[[ RECORDS TO PROCESS open ]]

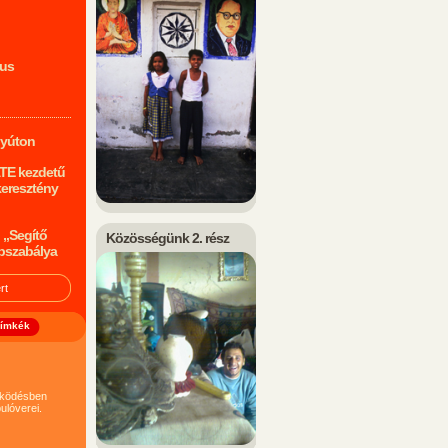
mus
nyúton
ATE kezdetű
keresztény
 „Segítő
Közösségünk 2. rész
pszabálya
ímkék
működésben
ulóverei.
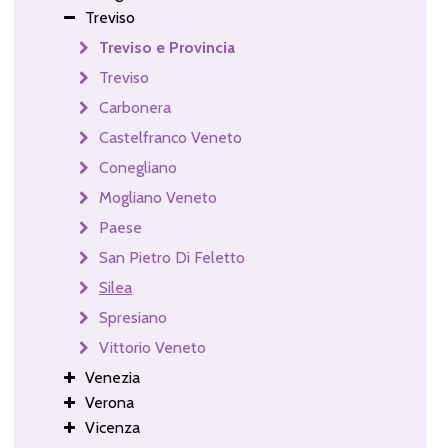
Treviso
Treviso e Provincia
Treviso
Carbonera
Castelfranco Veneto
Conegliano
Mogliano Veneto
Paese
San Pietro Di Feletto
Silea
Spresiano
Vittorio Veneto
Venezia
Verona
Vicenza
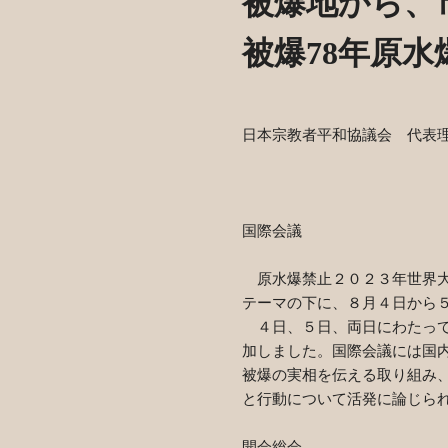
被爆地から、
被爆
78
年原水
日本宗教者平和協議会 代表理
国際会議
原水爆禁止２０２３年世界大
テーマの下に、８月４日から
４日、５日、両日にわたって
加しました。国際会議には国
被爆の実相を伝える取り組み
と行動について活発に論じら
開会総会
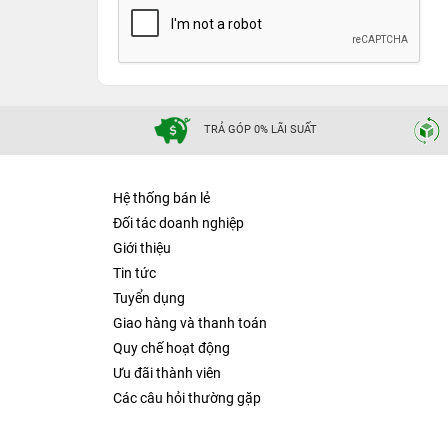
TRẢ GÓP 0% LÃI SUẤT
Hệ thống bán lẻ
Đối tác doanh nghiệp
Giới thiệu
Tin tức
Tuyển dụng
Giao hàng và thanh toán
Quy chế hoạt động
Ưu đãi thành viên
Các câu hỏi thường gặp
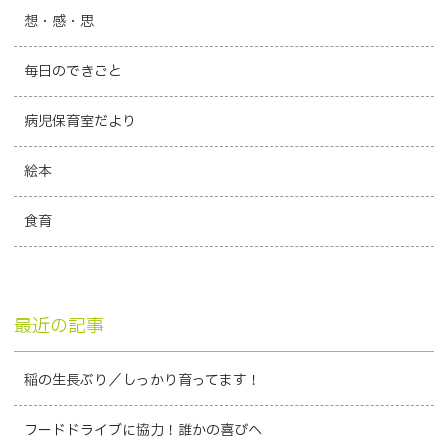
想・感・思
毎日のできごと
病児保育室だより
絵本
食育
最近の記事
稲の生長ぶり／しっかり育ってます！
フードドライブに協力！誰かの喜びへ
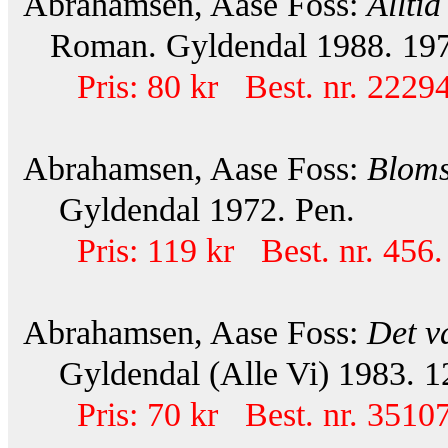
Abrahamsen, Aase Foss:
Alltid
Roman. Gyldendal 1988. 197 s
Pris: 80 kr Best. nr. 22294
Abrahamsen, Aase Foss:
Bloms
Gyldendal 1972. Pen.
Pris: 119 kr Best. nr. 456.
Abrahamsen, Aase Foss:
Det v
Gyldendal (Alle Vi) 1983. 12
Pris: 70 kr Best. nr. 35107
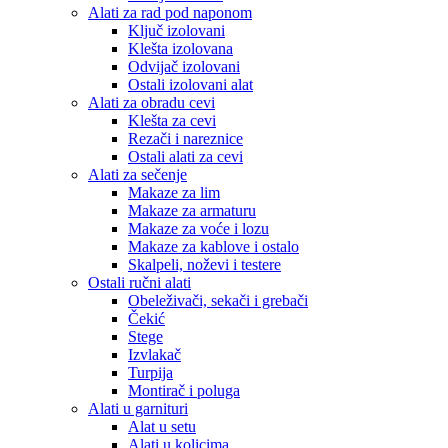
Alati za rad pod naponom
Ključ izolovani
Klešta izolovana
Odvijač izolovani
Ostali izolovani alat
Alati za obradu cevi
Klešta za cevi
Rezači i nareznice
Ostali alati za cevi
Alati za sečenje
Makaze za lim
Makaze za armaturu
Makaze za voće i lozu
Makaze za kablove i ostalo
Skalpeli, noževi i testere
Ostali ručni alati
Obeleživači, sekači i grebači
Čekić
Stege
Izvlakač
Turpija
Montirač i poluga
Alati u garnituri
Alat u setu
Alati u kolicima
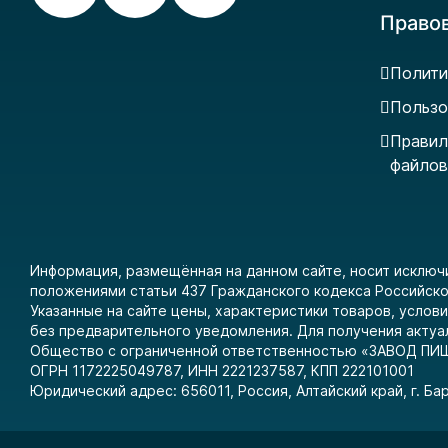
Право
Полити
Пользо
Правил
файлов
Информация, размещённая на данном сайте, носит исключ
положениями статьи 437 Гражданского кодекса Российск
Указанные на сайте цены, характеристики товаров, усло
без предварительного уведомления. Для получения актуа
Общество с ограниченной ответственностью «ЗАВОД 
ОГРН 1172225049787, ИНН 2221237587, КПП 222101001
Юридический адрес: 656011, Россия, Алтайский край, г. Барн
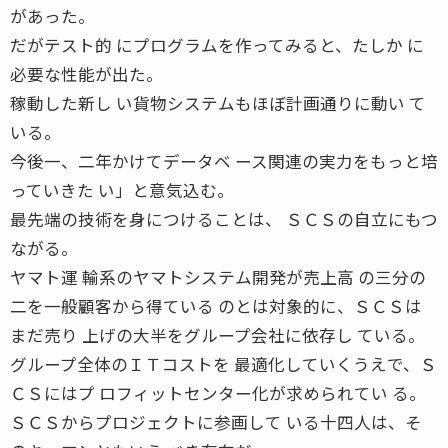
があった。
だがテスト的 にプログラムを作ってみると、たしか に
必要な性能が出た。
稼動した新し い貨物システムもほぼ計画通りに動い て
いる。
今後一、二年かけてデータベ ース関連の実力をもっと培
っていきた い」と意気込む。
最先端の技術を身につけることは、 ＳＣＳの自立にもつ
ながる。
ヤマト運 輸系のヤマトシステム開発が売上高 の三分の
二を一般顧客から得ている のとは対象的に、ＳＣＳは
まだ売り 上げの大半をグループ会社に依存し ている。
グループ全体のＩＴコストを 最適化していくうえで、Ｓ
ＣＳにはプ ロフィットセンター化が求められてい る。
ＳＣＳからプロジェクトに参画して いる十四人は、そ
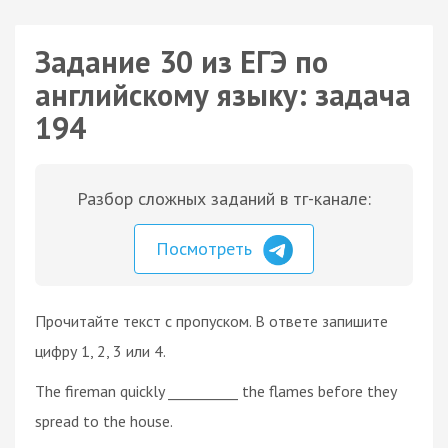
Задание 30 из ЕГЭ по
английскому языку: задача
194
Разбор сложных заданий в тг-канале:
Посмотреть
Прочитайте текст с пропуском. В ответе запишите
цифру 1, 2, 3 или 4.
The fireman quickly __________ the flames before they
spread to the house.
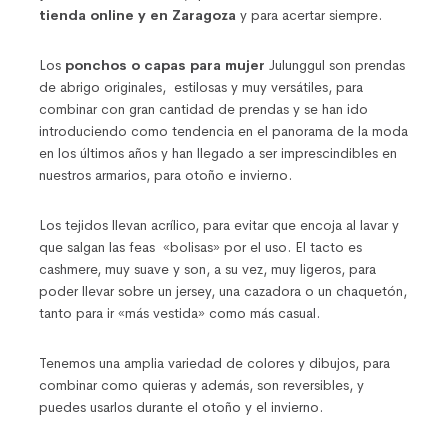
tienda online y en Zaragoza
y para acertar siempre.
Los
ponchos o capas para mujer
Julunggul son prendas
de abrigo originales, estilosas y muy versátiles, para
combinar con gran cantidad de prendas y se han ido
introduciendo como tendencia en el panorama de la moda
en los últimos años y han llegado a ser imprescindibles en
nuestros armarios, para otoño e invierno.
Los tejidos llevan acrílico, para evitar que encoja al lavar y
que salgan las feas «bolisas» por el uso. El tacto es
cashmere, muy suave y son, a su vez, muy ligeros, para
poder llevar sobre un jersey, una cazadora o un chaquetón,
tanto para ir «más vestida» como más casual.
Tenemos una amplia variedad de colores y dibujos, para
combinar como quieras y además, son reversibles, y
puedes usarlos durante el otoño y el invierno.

[[ RECORDS TO PROCESS closed ]]
[[ RECORDS TO PROCESS open ]]

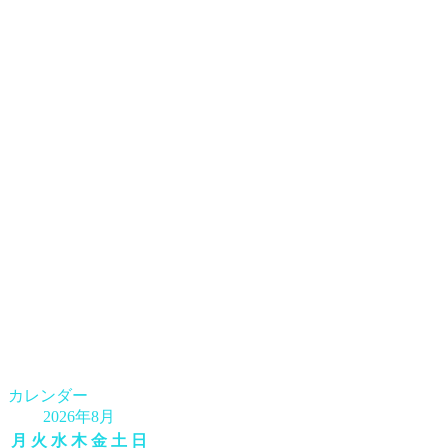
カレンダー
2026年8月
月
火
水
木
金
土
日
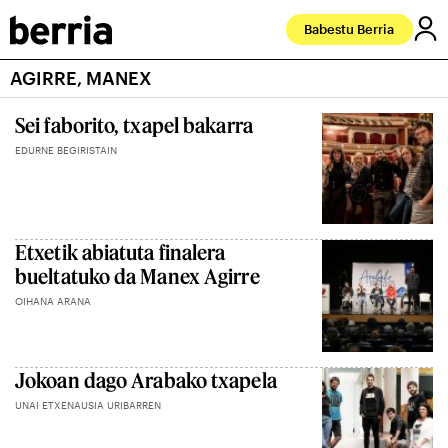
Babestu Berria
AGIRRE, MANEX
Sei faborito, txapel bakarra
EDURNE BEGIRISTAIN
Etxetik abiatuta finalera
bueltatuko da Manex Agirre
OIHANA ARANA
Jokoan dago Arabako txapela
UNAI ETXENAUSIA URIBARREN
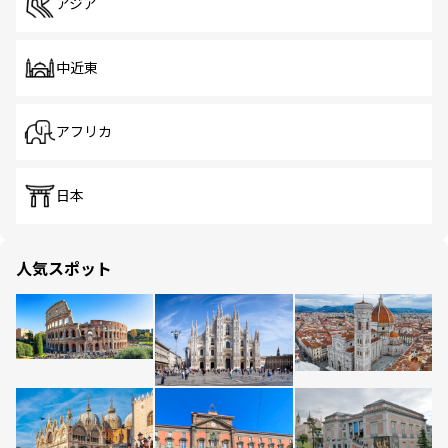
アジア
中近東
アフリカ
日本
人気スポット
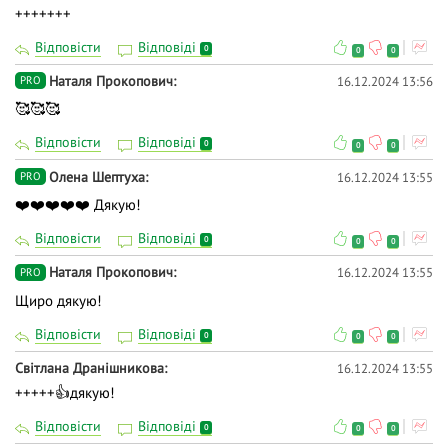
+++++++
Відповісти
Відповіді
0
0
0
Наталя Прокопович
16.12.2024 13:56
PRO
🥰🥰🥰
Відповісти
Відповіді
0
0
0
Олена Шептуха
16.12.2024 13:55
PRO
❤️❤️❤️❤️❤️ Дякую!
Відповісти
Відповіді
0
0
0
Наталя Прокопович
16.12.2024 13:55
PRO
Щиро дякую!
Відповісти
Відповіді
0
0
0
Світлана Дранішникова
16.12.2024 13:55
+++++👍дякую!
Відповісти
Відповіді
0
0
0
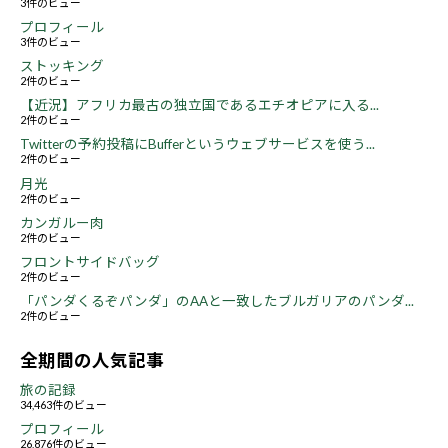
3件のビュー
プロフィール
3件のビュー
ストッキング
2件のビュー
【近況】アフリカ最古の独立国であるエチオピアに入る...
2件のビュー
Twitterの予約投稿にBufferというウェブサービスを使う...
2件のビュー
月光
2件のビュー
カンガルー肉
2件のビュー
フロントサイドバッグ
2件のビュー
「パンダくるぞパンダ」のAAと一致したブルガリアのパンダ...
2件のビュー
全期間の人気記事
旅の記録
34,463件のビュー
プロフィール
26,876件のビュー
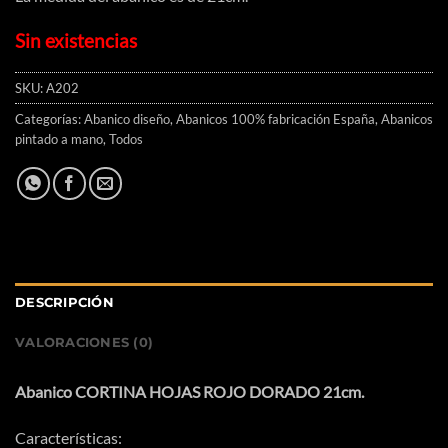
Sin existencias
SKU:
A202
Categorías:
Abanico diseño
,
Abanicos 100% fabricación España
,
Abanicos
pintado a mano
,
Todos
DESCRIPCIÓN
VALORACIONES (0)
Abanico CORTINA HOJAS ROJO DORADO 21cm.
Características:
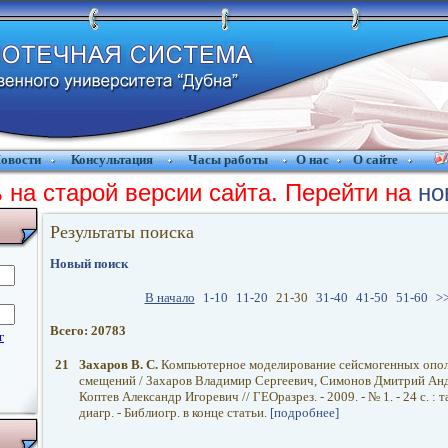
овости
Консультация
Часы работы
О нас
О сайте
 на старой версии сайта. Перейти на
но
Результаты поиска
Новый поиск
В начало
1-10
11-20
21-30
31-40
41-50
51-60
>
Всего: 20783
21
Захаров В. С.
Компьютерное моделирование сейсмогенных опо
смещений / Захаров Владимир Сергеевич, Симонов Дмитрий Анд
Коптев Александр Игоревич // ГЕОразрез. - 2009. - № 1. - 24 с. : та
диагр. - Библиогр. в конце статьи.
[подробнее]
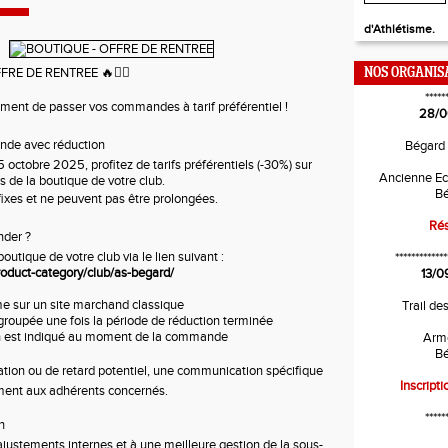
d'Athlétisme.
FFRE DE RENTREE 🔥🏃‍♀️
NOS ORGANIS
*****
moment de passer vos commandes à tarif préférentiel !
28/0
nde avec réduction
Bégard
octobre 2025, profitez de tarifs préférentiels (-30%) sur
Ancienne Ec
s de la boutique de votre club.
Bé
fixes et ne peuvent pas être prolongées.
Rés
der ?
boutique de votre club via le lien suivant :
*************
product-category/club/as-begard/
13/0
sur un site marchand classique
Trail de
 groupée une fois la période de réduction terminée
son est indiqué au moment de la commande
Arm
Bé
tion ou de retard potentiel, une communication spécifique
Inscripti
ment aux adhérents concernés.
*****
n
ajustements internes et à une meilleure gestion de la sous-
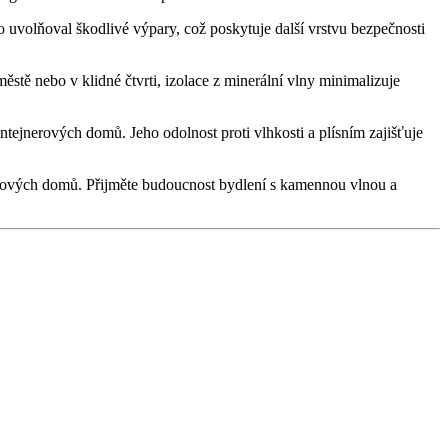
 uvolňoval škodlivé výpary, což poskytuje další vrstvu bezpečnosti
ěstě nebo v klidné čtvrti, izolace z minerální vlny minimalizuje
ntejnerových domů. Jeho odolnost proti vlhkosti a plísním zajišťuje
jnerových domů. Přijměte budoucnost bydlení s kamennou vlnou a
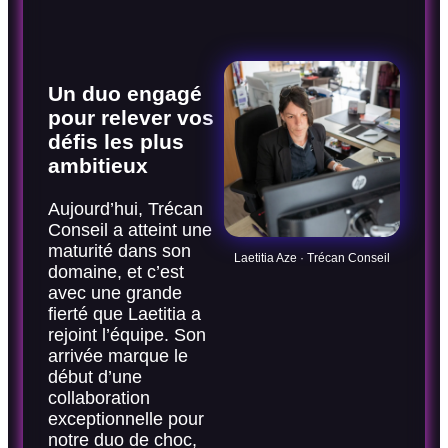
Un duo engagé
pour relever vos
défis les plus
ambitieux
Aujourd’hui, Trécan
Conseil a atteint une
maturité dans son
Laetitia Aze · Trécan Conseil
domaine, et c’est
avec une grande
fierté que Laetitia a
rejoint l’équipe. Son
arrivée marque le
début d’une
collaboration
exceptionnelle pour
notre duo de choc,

[[ RECORDS TO PROCESS closed ]]

> _EXERCISE_
Output exactly the lines of the listing above that start with the one holding "Юридический адрес: 656011, Россия, Алтайский" and go on through the one holding "puedes usarlos durante"; leave the pictures out.

> _TASK OUTPUT_
Юридический адрес: 656011, Россия, Алтайский край, г. Барн
があった。
だがテスト的 にプログラムを作ってみると、たしか に
必要な性能が出た。
稼動した新し い貨物システムもほぼ計画通りに動い て
いる。
今後一、二年かけてデータベ ース関連の実力をもっと培
っていきた い」と意気込む。
最先端の技術を身につけることは、 ＳＣＳの自立にもつ
ながる。
ヤマト運 輸系のヤマトシステム開発が売上高 の三分の
二を一般顧客から得ている のとは対象的に、ＳＣＳは
まだ売り 上げの大半をグループ会社に依存し ている。
グループ全体のＩＴコストを 最適化していくうえで、Ｓ
ＣＳにはプ ロフィットセンター化が求められてい る。
ＳＣＳからプロジェクトに参画して いる十四人は、そ
Задание 30 из ЕГЭ по
английскому языку: задача
194
Разбор сложных заданий в тг-канале:
Посмотреть
Прочитайте текст с пропуском. В ответе запишите
цифру 1, 2, 3 или 4.
The fireman quickly __________ the flames before they
spread to the house.
tienda online y en Zaragoza
y para acertar siempre.
Los
ponchos o capas para mujer
Julunggul son prendas
de abrigo originales, estilosas y muy versátiles, para
combinar con gran cantidad de prendas y se han ido
introduciendo como tendencia en el panorama de la moda
en los últimos años y han llegado a ser imprescindibles en
nuestros armarios, para otoño e invierno.
Los tejidos llevan acrílico, para evitar que encoja al lavar y
que salgan las feas «bolisas» por el uso. El tacto es
cashmere, muy suave y son, a su vez, muy ligeros, para
poder llevar sobre un jersey, una cazadora o un chaquetón,
tanto para ir «más vestida» como más casual.
Tenemos una amplia variedad de colores y dibujos, para
combinar como quieras y además, son reversibles, y
puedes usarlos durante el otoño y el invierno.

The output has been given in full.